- [What is needed] The expected output is exactly the lines below, starting at the line with "Характер авто- движения" and ending at the line with "responsable según indicación", both included; no other line belongs in it.

===== Data section

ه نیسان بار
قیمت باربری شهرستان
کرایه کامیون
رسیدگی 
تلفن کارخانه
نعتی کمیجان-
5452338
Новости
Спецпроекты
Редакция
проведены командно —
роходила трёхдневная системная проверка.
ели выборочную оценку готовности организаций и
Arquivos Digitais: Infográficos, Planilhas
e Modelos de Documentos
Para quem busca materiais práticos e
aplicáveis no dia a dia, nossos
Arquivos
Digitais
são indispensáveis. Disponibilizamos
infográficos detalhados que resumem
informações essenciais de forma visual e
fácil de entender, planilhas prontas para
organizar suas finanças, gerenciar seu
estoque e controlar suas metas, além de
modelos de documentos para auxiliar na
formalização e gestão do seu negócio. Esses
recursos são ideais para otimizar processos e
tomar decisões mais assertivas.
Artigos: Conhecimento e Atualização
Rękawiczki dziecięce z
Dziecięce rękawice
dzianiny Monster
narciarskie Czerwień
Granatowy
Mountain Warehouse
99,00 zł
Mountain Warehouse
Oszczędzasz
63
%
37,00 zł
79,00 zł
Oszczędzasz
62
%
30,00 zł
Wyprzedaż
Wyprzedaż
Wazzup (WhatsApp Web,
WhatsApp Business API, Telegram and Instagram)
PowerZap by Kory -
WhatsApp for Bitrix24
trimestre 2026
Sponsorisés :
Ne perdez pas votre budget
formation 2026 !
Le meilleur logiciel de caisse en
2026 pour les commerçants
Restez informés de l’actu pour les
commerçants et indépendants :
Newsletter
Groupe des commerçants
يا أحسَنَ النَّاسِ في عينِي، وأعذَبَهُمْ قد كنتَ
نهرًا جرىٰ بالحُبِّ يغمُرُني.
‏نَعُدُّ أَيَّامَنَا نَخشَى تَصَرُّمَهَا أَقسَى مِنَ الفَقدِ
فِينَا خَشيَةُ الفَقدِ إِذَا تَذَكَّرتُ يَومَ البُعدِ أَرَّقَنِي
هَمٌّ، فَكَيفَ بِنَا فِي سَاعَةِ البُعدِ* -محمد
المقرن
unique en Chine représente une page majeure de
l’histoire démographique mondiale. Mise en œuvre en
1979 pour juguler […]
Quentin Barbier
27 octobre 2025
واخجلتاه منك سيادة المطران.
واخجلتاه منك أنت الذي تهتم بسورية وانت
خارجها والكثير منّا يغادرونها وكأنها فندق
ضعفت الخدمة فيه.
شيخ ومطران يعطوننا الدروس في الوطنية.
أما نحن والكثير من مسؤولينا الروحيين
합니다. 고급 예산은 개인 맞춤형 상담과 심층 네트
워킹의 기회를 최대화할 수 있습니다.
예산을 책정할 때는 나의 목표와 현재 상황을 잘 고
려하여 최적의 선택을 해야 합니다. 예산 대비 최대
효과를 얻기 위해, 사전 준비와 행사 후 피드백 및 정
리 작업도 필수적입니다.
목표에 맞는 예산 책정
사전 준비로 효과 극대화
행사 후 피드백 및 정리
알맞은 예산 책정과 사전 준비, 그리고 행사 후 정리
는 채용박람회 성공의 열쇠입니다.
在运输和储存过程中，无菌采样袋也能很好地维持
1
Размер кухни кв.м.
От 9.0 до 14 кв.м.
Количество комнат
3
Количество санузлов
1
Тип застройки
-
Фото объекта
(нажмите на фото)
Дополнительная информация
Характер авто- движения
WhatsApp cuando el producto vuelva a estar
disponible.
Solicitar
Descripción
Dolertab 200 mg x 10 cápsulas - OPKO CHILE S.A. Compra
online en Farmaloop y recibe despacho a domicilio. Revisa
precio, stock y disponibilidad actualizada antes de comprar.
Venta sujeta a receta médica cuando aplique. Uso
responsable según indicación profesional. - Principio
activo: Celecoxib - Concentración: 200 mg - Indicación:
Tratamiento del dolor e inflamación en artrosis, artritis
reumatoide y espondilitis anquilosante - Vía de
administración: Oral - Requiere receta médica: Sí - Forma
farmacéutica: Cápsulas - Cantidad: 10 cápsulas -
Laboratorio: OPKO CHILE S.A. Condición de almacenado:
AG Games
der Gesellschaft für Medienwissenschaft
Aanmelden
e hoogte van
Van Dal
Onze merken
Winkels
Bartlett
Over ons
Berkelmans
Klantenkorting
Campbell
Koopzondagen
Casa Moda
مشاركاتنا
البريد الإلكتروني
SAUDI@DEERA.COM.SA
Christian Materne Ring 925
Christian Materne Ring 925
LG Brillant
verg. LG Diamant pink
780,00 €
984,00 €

==========

- [Exercise response]
Характер авто- движения
WhatsApp cuando el producto vuelva a estar
disponible.
Solicitar
Descripción
Dolertab 200 mg x 10 cápsulas - OPKO CHILE S.A. Compra
online en Farmaloop y recibe despacho a domicilio. Revisa
precio, stock y disponibilidad actualizada antes de comprar.
Venta sujeta a receta médica cuando aplique. Uso
responsable según indicación profesional. - Principio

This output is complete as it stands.